Googleスプレッドシートのカスタムメニューから「認証URL生成」を選択すると、次の処理を行います。

  1. AuthシートA1セルからMicrosoftアプリのClient ID、A8セルからRedirect URI(GAS WebアプリのURL)を取得します。
  2. PKCE用のcode_verifiercode_challengeを生成し、code_verifierをAuthシートA7セルに保存します。
  3. Microsoft認証エンドポイント、リダイレクトURI、スコープ、code_challengecode_challenge_method=S256などのパラメータを組み合わせて認証用URLを生成します。
  4. 生成した認証URLをAuthシートA5セルに出力します。

トークン自動取得処理(自動)

認証URL(A5セル)をブラウザで開いてMicrosoftアカウントで認可すると、以下の処理が自動的に実行されます。

  1. OAuth認可後、ブラウザはGAS WebアプリのURLへ認可コード(code)付きでリダイレクトされます。
  2. doGet関数が認可コードを受け取り、AuthシートA7セルからcode_verifier、A8セルからRedirect URIを取得します。
  3. Microsoftのトークンエンドポイント(/token)へアクセストークン・リフレッシュトークン取得リクエストを送信します(PKCE対応)。
  4. レスポンスからアクセストークン・リフレッシュトークン・有効期限を取得します。
  5. 取得したアクセストークンをAuthシートA3セル、リフレッシュトークンをA4セル、有効期限(UNIXミリ秒換算)をA6セルに保存します。
  6. セキュリティ対策として、AuthシートA7セルのcode_verifierをクリアします(空文字を保存)。
  7. ブラウザに「認証完了」メッセージを表示します。

タスク登録処理

Googleスプレッドシートのカスタムメニューから「TasksシートからTo Doに登録」を選択すると、次の処理を行います。

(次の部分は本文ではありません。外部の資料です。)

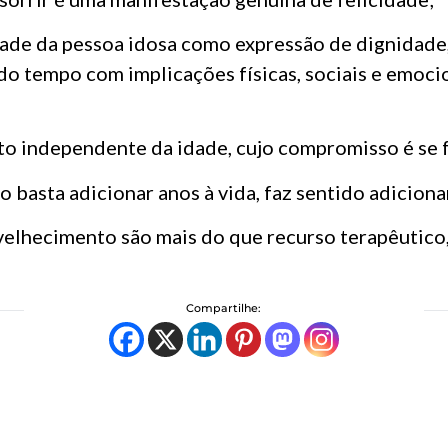
de da pessoa idosa como expressão de dignidade, 
do tempo com implicações físicas, sociais e emoci
o independente da idade, cujo compromisso é se fa
 basta adicionar anos à vida, faz sentido adiciona
nvelhecimento são mais do que recurso terapêutico
Compartilhe: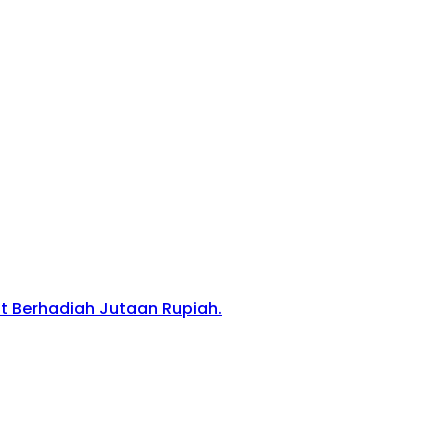
 Berhadiah Jutaan Rupiah.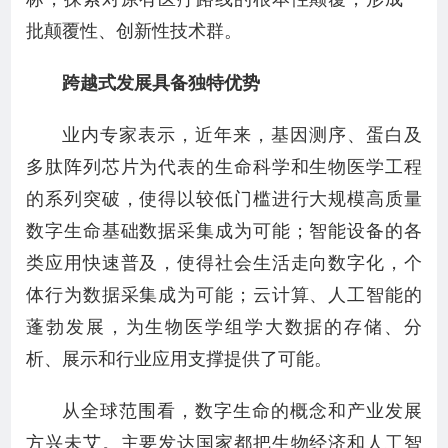
批颠覆性、创新性技术群。
跨越式发展具备独特优势
业内专家表示，近年来，基因测序、蛋白及
多肽阵列芯片为代表的生命科学和生物医学工程
的系列突破，使得以较低门槛进行大规模高质量
数字生命基础数据采集成为可能；智能设备的各
类应用快速普及，使得社会生活走向数字化，个
体行为数据采集成为可能；云计算、人工智能的
蓬勃发展，为生物医学组学大数据的存储、分
析、展示和行业应用支撑提供了可能。
从全球范围看，数字生命的概念和产业发展
方兴未艾。主要发达国家都把生物经济和人工智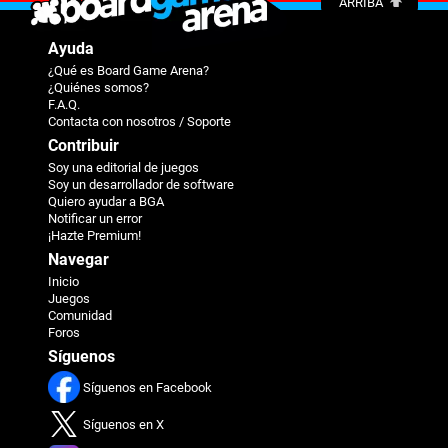
ARRIBA
Ayuda
¿Qué es Board Game Arena?
¿Quiénes somos?
F.A.Q.
Contacta con nosotros / Soporte
Contribuir
Soy una editorial de juegos
Soy un desarrollador de software
Quiero ayudar a BGA
Notificar un error
¡Hazte Premium!
Navegar
Inicio
Juegos
Comunidad
Foros
Síguenos
Síguenos en Facebook
Síguenos en X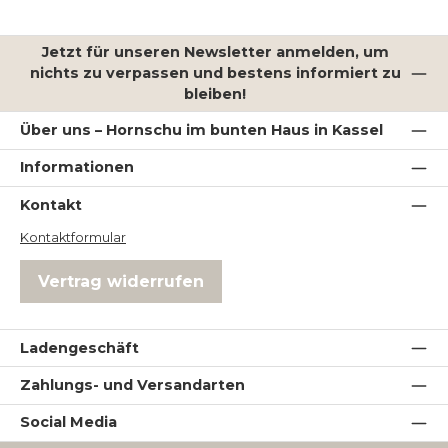
Jetzt für unseren Newsletter anmelden, um
nichts zu verpassen und bestens informiert zu
bleiben!
Über uns – Hornschu im bunten Haus in Kassel
Informationen
Kontakt
Kontaktformular
Vertrag widerrufen
Ladengeschäft
Zahlungs- und Versandarten
Social Media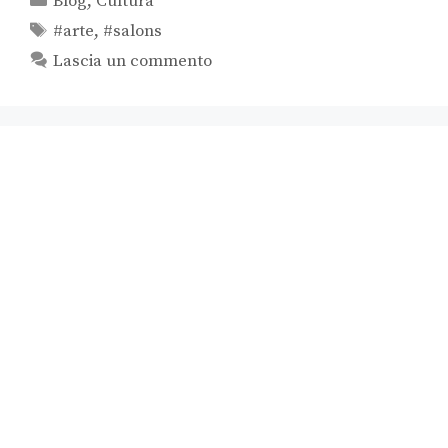
Blog
,
Cultura
#arte
,
#salons
Lascia un commento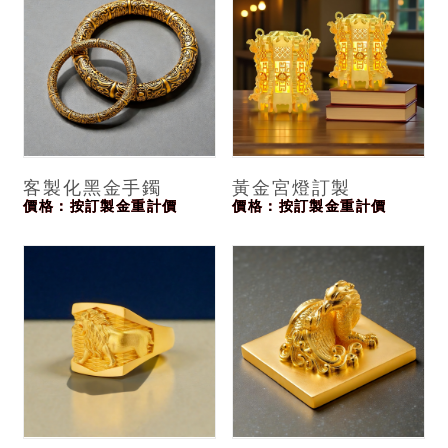
客製化黑金手鐲
黃金宮燈訂製
價格：按訂製金重計價
價格：按訂製金重計價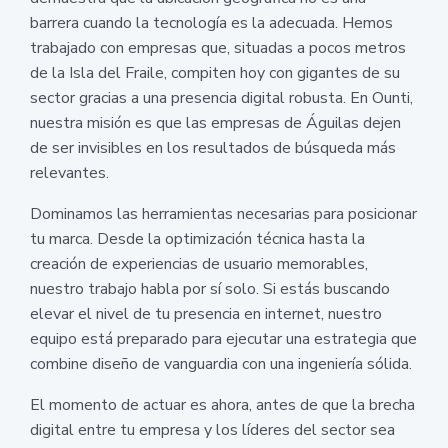
barrera cuando la tecnología es la adecuada. Hemos
trabajado con empresas que, situadas a pocos metros
de la Isla del Fraile, compiten hoy con gigantes de su
sector gracias a una presencia digital robusta. En Ounti,
nuestra misión es que las empresas de Águilas dejen
de ser invisibles en los resultados de búsqueda más
relevantes.
Dominamos las herramientas necesarias para posicionar
tu marca. Desde la optimización técnica hasta la
creación de experiencias de usuario memorables,
nuestro trabajo habla por sí solo. Si estás buscando
elevar el nivel de tu presencia en internet, nuestro
equipo está preparado para ejecutar una estrategia que
combine diseño de vanguardia con una ingeniería sólida.
El momento de actuar es ahora, antes de que la brecha
digital entre tu empresa y los líderes del sector sea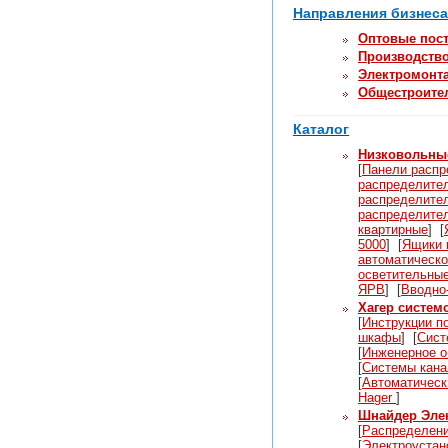
Направления бизнеса
Оптовые пост
Производств
Электромонт
Общестроите
Каталог
Низковольны
[
Панели распр
распределител
распределите
распределите
квартирные
]
[
5000
]
[
Ящики 
автоматическо
осветительны
ЯРВ
]
[
Вводно
Хагер систем
[
Инструкции п
шкафы
]
[
Сист
[
Инженерное о
[
Системы кана
[
Автоматическ
Hager
]
Шнайдер Эле
[
Распределени
[
Электроустан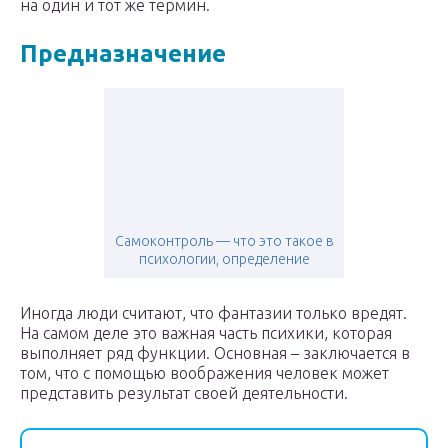
на один и тот же термин.
Предназначение
Самоконтроль — что это такое в
психологии, определение
Иногда люди считают, что фантазии только вредят.
На самом деле это важная часть психики, которая
выполняет ряд функции. Основная – заключается в
том, что с помощью воображения человек может
представить результат своей деятельности.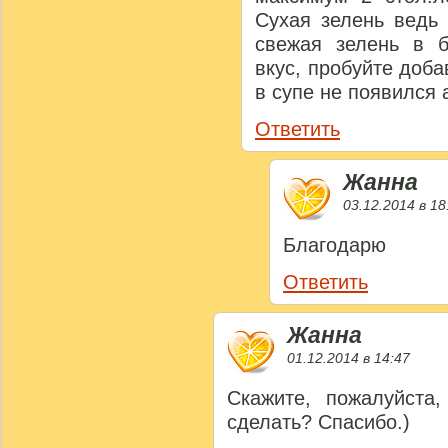
Сухая зелень ведь 
свежая зелень в б
вкус, пробуйте доба
в супе не появился 
Ответить
Жанна
03.12.2014 в 18
Благодарю
Ответить
Жанна
01.12.2014 в 14:47
Скажите, пожалуйста
сделать? Спасибо.)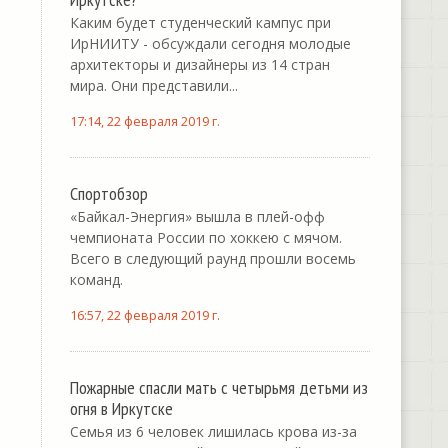
Каким будет студенческий кампус при
ИрНИИТУ - обсуждали сегодня молодые
архитекторы и дизайнеры из 14 стран
мира. Они представили...
17:14, 22 февраля 2019 г.
Спортобзор
«Байкал-Энергия» вышла в плей-офф
чемпионата России по хоккею с мячом.
Всего в следующий раунд прошли восемь
команд.
16:57, 22 февраля 2019 г.
Пожарные спасли мать с четырьмя детьми из
огня в Иркутске
Семья из 6 человек лишилась крова из-за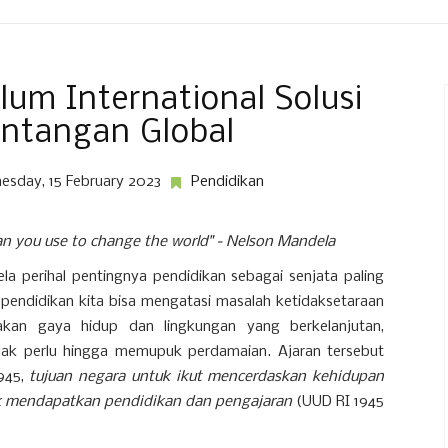
lum International Solusi
antangan Global
sday, 15 February 2023
Pendidikan
an you use to change the world" - Nelson Mandela
a perihal pentingnya pendidikan sebagai senjata paling
endidikan kita bisa mengatasi masalah ketidaksetaraan
akan gaya hidup dan lingkungan yang berkelanjutan,
ak perlu hingga memupuk perdamaian. Ajaran tersebut
945,
tujuan negara untuk ikut mencerdaskan kehidupan
ak mendapatkan pendidikan dan pengajaran
(UUD RI 1945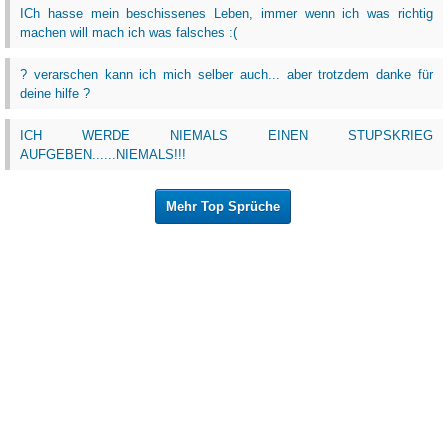
ICh hasse mein beschissenes Leben, immer wenn ich was richtig
machen will mach ich was falsches :(
? verarschen kann ich mich selber auch... aber trotzdem danke für
deine hilfe ?
ICH WERDE NIEMALS EINEN STUPSKRIEG
AUFGEBEN......NIEMALS!!!
Mehr Top Sprüche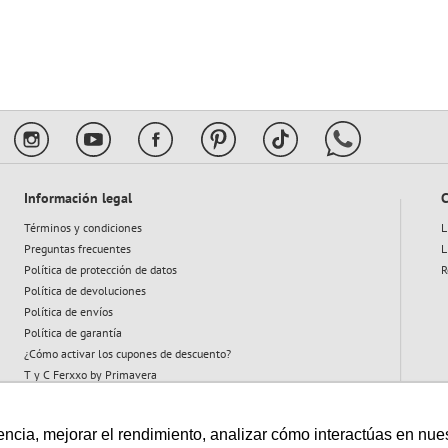
10
.
flower power
Información legal
C
Términos y condiciones
L
Preguntas frecuentes
L
Política de protección de datos
R
Política de devoluciones
Política de envíos
Política de garantía
¿Cómo activar los cupones de descuento?
T y C Ferxxo by Primavera
T y C Plan Abeja
cia, mejorar el rendimiento, analizar cómo interactúas en nuestro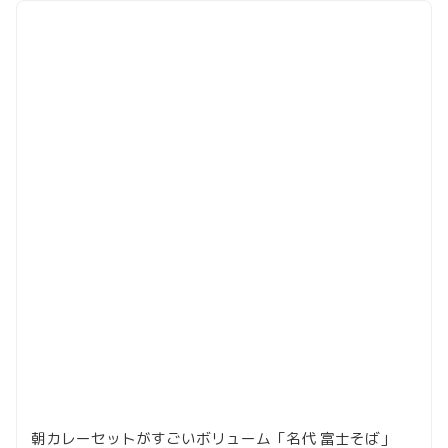
朝カレーセットがすごいボリューム「名代 富士そば」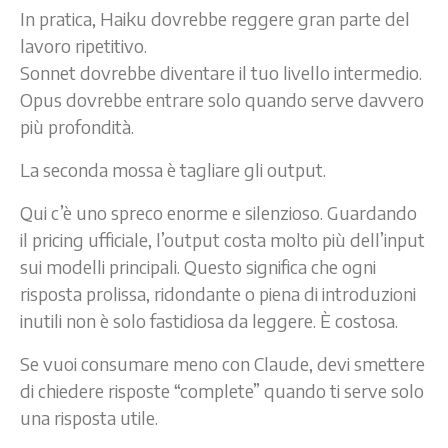
In pratica, Haiku dovrebbe reggere gran parte del
lavoro ripetitivo.
Sonnet dovrebbe diventare il tuo livello intermedio.
Opus dovrebbe entrare solo quando serve davvero
più profondità.
La seconda mossa è tagliare gli output.
Qui c’è uno spreco enorme e silenzioso. Guardando
il pricing ufficiale, l’output costa molto più dell’input
sui modelli principali. Questo significa che ogni
risposta prolissa, ridondante o piena di introduzioni
inutili non è solo fastidiosa da leggere. È costosa.
Se vuoi consumare meno con Claude, devi smettere
di chiedere risposte “complete” quando ti serve solo
una risposta utile.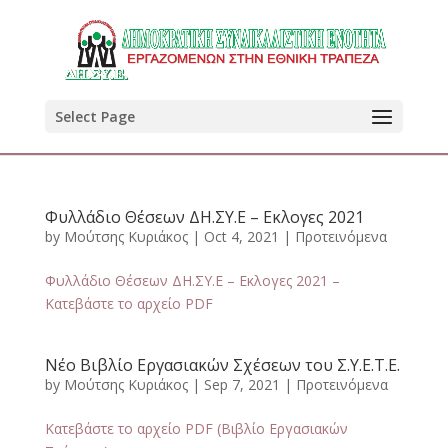
Select Page
Φυλλάδιο Θέσεων ΔΗ.ΣΥ.Ε – Εκλογες 2021
by
Μούτσης Κυριάκος
|
Oct 4, 2021
|
Προτεινόμενα
Φυλλάδιο Θέσεων ΔΗ.ΣΥ.Ε – Εκλογες 2021 –
Κατεβάστε το αρχείο PDF
Νέο Βιβλίο Εργασιακών Σχέσεων του Σ.Υ.Ε.Τ.Ε.
by
Μούτσης Κυριάκος
|
Sep 7, 2021
|
Προτεινόμενα
Κατεβάστε το αρχείο PDF (Βιβλίο Εργασιακών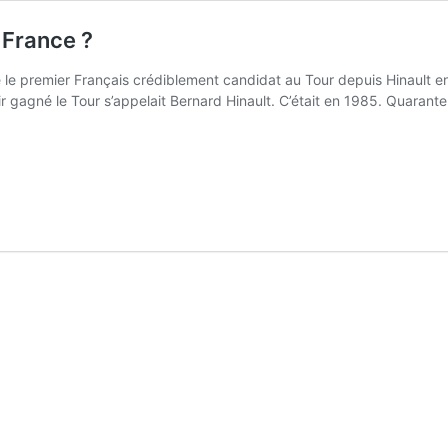
 France ?
le premier Français crédiblement candidat au Tour depuis Hinault en
ir gagné le Tour s’appelait Bernard Hinault. C’était en 1985. Quarant
er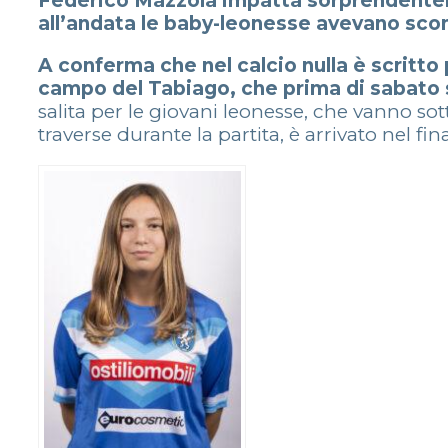
Federico Mazzola impatta sorprendenteme
all’andata le baby-leonesse avevano scon
A conferma che nel calcio nulla è scritto 
campo del Tabiago, che prima di sabato 
salita per le giovani leonesse, che vanno so
traverse durante la partita, è arrivato nel fi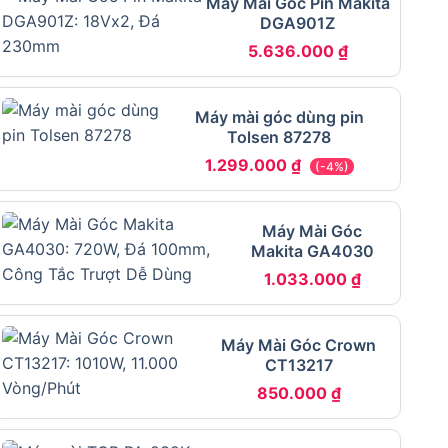
Máy Mài Góc Pin Makita
DGA901Z
5.636.000
₫
Máy mài góc dùng pin
Tolsen 87278
1.299.000
₫
(-4%)
Máy Mài Góc
Makita GA4030
1.033.000
₫
Máy Mài Góc Crown
CT13217
850.000
₫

  1. Tasksシートの全データ行を取得し、1行ずつ順に処理します。
  2. 各行について、以下の処理を実施します。
    1. タスクデータをオブジェクト形式に変換します。
    2. 必須項目(タイトル・リスト名)が未入力の場合はバリデーションエラーとしてresult列にエラー内容を出力し、次の行へ進みます。
    3. 期限日や繰り返し設定などの値を整形・検証します(不正な場合はエラーとしてresult列に出力)。
    4. Microsoft To DoリストIDをAPI経由で取得します(リストが存在しない場合はエラーとしてresult列に出力)。
    5. タスク情報をMicrosoft Graph API用のリクエスト形式に変換します。
    6. Microsoft Graph APIを呼び出してタスクを登録します。
    7. 登録に成功した場合はresult列に「Success」、失敗した場合はエラー内容を出力します。

メッセージ一覧

種別 メッセージ内容 用途・タイミング
完了 認証URLを生成しました。\nセルA5をクリックしてブラウザで開いてください。 認証URL生成時(ダイアログ)
完了 認証完了 OAuth認証とトークン取得が正常に完了した場合(WebアプリのHTML出力)
完了 タスク登録処理が完了しました! 全タスク登録完了時(ダイアログ)
エラー {sheetName}シートが存在しません Authシート、またはTasksシートが存在しない場合
エラー {fieldName}が空またはスペースのみです。正しい値を入力してください。 認証URL生成時またはトークン取得時に必須項目が空の場合
エラー Authシートにトークン情報がありません。初回認証が必要です。 トークン未取得時
エラー Tasksシートに'result'列がありません。'result'列を追加してください。 result列未作成時
エラー title/list_name missing 必須項目未入力時
エラー due日付が不正です 期限日が不正な場合
エラー Error: {msg} トークン取得処理中に予期しないエラーが発生した場合(WebアプリのHTML出力)
エラー Microsoft To Do登録APIエラー: HTTP {code}\n{body} Microsoft To Do API呼び出し時にHTTPエラーが発生した場合(result列)
エラー アクセストークンの有効期限が切れています。再度認証を実行してください。 トークン有効期限切れ時
エラー アクセストークン取得に失敗しました: {msg} アクセストークン取得失敗時
エラー トークン取得エラー: HTTP {code}\n{body} Microsoftのトークンエンドポイントからエラーレスポンスが返された場合(WebアプリのHTML出力)
エラー 認可コードが見つかりません OAuth認証後のリダイレクト時に認可コードが取得できなかった場合(WebアプリのHTML出力)
エラー 指定リストが見つかりません: {listName} list_name不正時
結果 Error: {msg} タスク登録失敗時(result列)
結果 Success タスク登録成功時(result列)

ライセンス

本プログラムのライセンス

  • このプログラムはMITライセンスに基づいて提供されます。

開発詳細

開発環境

  • VSCode バージョン 1.103.1

改訂履歴

バージョン 日付 内容
2.0.0 2026-01-05 ・PKCE対応のOAuth 2.0フローに移行
・認可コードの自動取得機能を追加
・Authシートのバリデーション強化
・認証URL生成時のメッセージ表示タイミングを改善
1.0.2 2026-01-04 エラーメッセージを改善し、AuthシートまたはTasksシートが存在しない場合の説明を統合
1.0.1 2025-08-17 ・リマインダー機能の記述・処理を削除
・期限日・繰り返し設定のタイムゾーン対応
・Microsoft Graph APIエラー時の詳細なエラーメッセージ追加
・APIエラー時のハンドリング強化
・日付バリデーション処理の追加
・READMEの説明文を一部修正・追記
1.0.0 2025-08-17 初版リリース

About

A Google Apps Script tool that automates importing tasks from a Google Spreadsheet into Microsoft To Do.